_EXERCISE_
Return nothing but the lines from the one with "Natuurpotten" through the one with "niektorých zákonov v znen" in the data below, word for word and without pictures.

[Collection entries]

== Segment start ==

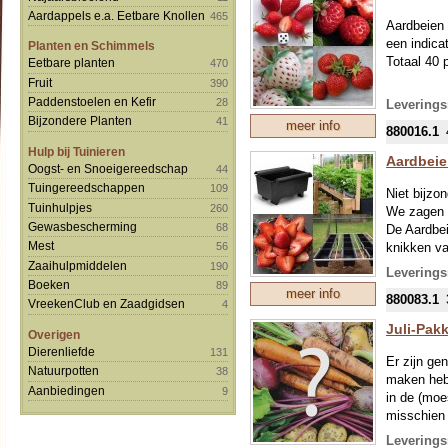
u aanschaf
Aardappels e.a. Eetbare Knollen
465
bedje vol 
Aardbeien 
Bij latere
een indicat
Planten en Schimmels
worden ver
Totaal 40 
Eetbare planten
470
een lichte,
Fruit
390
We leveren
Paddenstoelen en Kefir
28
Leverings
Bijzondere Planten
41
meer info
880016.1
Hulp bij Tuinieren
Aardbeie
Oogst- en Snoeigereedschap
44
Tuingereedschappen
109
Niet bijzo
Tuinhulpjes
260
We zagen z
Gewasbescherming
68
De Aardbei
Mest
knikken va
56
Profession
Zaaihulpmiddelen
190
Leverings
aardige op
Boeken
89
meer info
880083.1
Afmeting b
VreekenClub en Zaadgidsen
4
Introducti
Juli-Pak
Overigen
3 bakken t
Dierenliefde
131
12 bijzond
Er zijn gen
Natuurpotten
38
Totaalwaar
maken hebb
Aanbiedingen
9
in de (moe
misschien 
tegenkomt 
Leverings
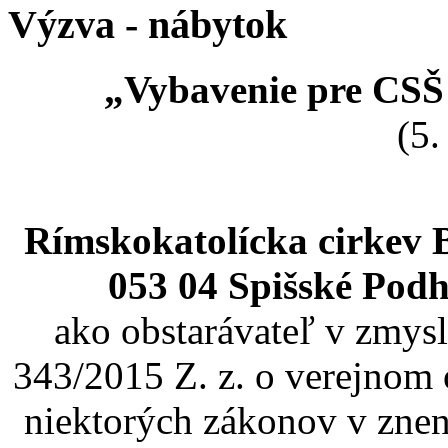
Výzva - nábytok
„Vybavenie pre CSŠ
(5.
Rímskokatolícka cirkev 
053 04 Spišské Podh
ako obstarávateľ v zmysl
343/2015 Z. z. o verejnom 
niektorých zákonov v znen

== Segment end ==
== Segment start ==

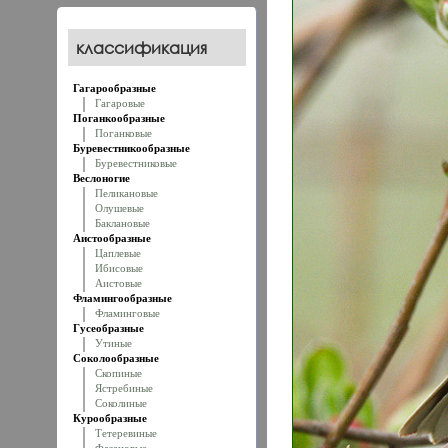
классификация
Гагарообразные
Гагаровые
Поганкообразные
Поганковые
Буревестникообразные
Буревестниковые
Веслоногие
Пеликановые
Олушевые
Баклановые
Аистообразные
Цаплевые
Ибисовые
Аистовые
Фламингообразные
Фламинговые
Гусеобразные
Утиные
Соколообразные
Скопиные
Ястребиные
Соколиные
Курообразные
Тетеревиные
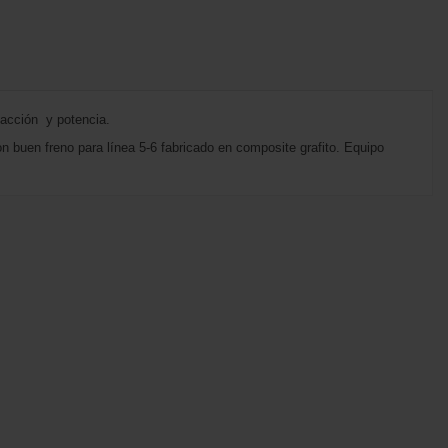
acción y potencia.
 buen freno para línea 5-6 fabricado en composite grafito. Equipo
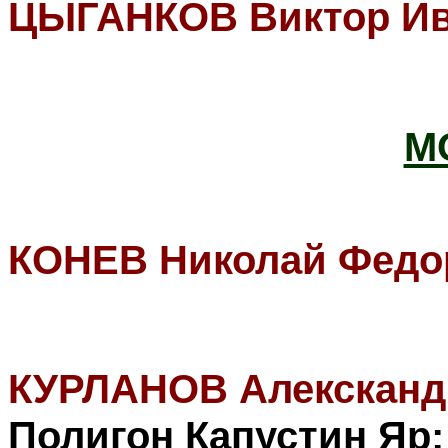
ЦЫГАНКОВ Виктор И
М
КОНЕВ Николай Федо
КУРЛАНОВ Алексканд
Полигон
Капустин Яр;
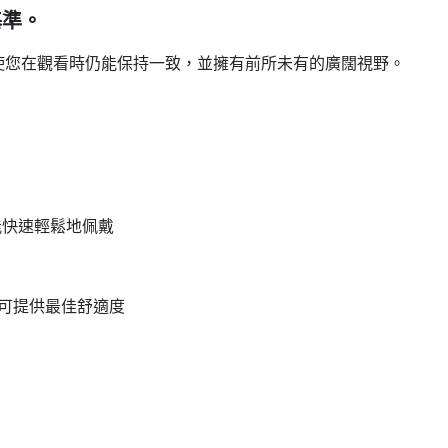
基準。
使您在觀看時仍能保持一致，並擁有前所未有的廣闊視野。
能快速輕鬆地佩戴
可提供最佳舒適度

== Segment end ==
== Segment start ==

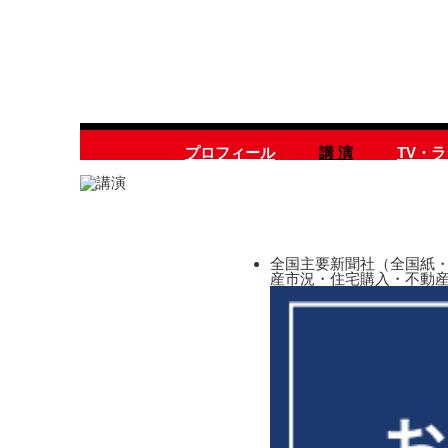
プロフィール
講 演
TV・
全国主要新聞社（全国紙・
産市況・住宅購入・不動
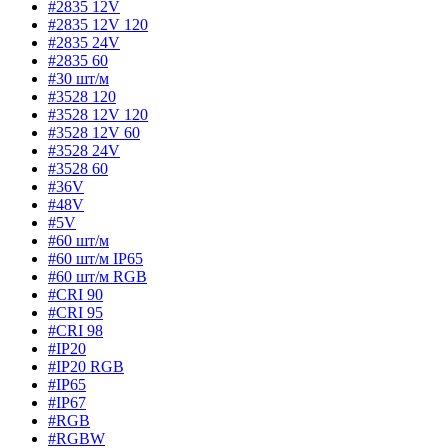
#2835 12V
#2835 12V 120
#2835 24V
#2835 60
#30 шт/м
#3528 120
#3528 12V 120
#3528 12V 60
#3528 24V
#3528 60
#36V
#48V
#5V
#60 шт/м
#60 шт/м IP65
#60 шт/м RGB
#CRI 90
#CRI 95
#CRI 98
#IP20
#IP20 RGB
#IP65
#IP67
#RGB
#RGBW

== Segment end ==

_EXPECTED OUTPUT_
Natuurpotten
38
Totaalwaar
maken hebb
Aanbiedingen
9
in de (moe
misschien 
tegenkomt 
Leverings
Výzva - nábytok
„Vybavenie pre CSŠ
(5.
Rímskokatolícka cirkev 
053 04 Spišské Podh
ako obstarávateľ v zmysl
343/2015 Z. z. o verejnom 
niektorých zákonov v znen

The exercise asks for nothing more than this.